From the current article:
Shewhart’s method is empirical and designed to minimize the risk of over and under-reacting to the data. “An assignable [special] cause of variation, as this term is used in quality control work, is one that can be found by experiment without costing more than it is worth to find it.”
In other words, if it costs more to find the problem than the value in addressing it, that is not economical.
In most applications, for points that fall outside of Shewhart’s three-sigma limits, it will be cost effective to search for a specific cause or to design a test to understand it.
This is one of the most fundamental points that is often not appreciated as clearly as it could be. An indication of a special cause is a signal that the most useful strategy to improve is to look for an assignable cause and fix that specific issue. The control chart is meant to help you identify those special causes in order to use an improvement strategy based on looking for an assignable cause – finding what was special about that result.

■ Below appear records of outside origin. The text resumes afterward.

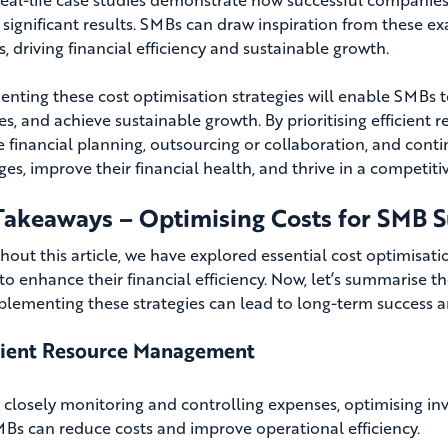
 significant results. SMBs can draw inspiration from these ex
, driving financial efficiency and sustainable growth.
nting these cost optimisation strategies will enable SMBs t
es, and achieve sustainable growth. By prioritising efficie
ve financial planning, outsourcing or collaboration, and co
ges, improve their financial health, and thrive in a competit
Takeaways – Optimising Costs for SMB S
out this article, we have explored essential cost optimisat
to enhance their financial efficiency. Now, let’s summarise
lementing these strategies can lead to long-term success 
cient Resource Management
 closely monitoring and controlling expenses, optimising inv
Bs can reduce costs and improve operational efficiency.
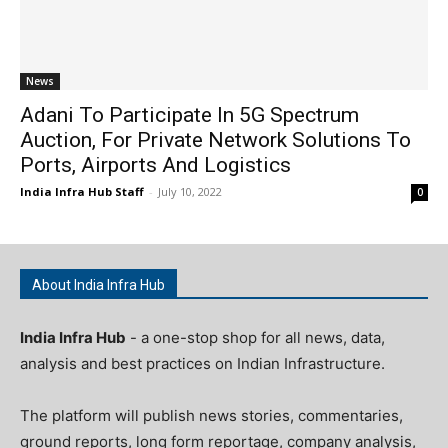
News
Adani To Participate In 5G Spectrum
Auction, For Private Network Solutions To
Ports, Airports And Logistics
India Infra Hub Staff
-
July 10, 2022
0
About India Infra Hub
India Infra Hub
- a one-stop shop for all news, data,
analysis and best practices on Indian Infrastructure.
The platform will publish news stories, commentaries,
ground reports, long form reportage, company analysis,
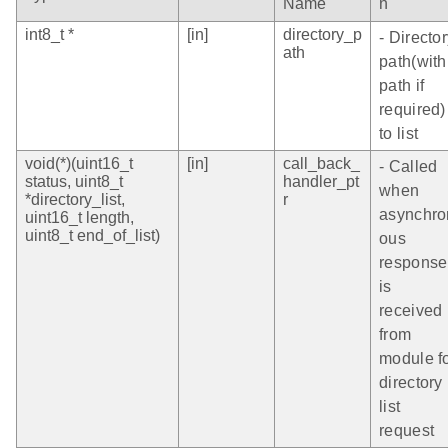
Name
n
int8_t *
[in]
directory_p
- Directo
ath
path(with
path if
required)
to list
void(*)(uint16_t
[in]
call_back_
- Called
status, uint8_t
handler_pt
when
*directory_list,
r
asynchro
uint16_t length,
uint8_t end_of_list)
ous
response
is
received
from
module f
directory
list
request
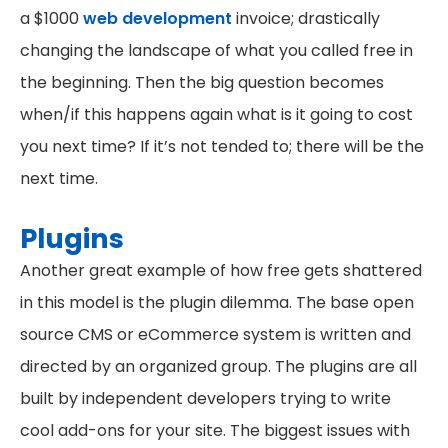
a $1000
web development
invoice; drastically
changing the landscape of what you called free in
the beginning. Then the big question becomes
when/if this happens again what is it going to cost
you next time? If it’s not tended to; there will be the
next time.
Plugins
Another great example of how free gets shattered
in this model is the plugin dilemma. The base open
source CMS or eCommerce system is written and
directed by an organized group. The plugins are all
built by independent developers trying to write
cool add-ons for your site. The biggest issues with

When results are not satisfactory but no indication of an assignable cause exists that doesn’t mean we have nothing to do. That means we have to focus on improving the system to improve all the results from the system. Seeking to find assignable causes and fix them for individual results that are within the control limits is just a poor strategy to use. The better strategy in such cases (with no indication of an assignable cause) is to use tools and thinking that address systemic fixes.

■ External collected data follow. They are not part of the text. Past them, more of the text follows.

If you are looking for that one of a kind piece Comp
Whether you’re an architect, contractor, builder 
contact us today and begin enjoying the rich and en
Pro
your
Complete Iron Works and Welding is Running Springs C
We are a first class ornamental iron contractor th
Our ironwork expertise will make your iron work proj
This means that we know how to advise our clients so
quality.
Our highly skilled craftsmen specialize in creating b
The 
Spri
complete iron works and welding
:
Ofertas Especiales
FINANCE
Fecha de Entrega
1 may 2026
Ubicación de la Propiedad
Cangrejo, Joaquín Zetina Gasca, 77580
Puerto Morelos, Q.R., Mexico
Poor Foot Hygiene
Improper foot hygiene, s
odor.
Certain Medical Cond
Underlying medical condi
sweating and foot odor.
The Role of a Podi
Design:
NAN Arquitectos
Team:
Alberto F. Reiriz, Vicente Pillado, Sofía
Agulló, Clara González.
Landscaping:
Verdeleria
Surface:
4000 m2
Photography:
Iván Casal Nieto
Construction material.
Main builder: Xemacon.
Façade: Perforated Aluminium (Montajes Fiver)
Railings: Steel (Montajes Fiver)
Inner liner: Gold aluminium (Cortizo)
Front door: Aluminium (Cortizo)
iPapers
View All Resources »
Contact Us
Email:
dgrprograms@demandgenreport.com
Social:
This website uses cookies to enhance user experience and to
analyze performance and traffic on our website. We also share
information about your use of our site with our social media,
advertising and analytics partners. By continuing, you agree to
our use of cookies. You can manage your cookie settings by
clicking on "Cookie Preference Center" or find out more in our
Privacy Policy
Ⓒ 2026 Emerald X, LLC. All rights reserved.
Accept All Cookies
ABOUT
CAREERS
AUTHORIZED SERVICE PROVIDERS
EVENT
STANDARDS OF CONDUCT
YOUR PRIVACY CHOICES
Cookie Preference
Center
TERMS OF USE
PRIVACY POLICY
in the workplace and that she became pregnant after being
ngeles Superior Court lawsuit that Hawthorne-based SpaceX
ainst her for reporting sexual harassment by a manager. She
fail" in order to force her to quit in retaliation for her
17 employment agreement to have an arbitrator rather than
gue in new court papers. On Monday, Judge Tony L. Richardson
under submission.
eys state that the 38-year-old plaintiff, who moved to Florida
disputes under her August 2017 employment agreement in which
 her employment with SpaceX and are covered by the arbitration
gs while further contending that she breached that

Most of the time we should be focusing on the entire systems and figuring out how to improve that. Unfortunately we often find ourselves focusing on one bad results and trying to assign blame for that to some specific thing (or person) and seeking to improve that way. That is isn’t a very effective way to improve.
Another important idea the article discusses is the use of stratifying your data in order to help understand the data. For example, looking at the high school dropout rate by low, medium and high family income.
Stratification of data is helpful when there are significant difference in different groups of data. You can think of these as results from different processes – where different solutions may be useful. It may be for example, that students from low income families benefit from certain improvements that have no impact on students from high income families. Stratifying the data helps you better understand your system and better measure the results of changes. It can be that without stratifying the data that improvements that are very significant are lost because the signal of that improvement is not strong enough when looking at all the data. But if you stratify the data then you can clearly see a change (for example to the system for students from low income families) was successful.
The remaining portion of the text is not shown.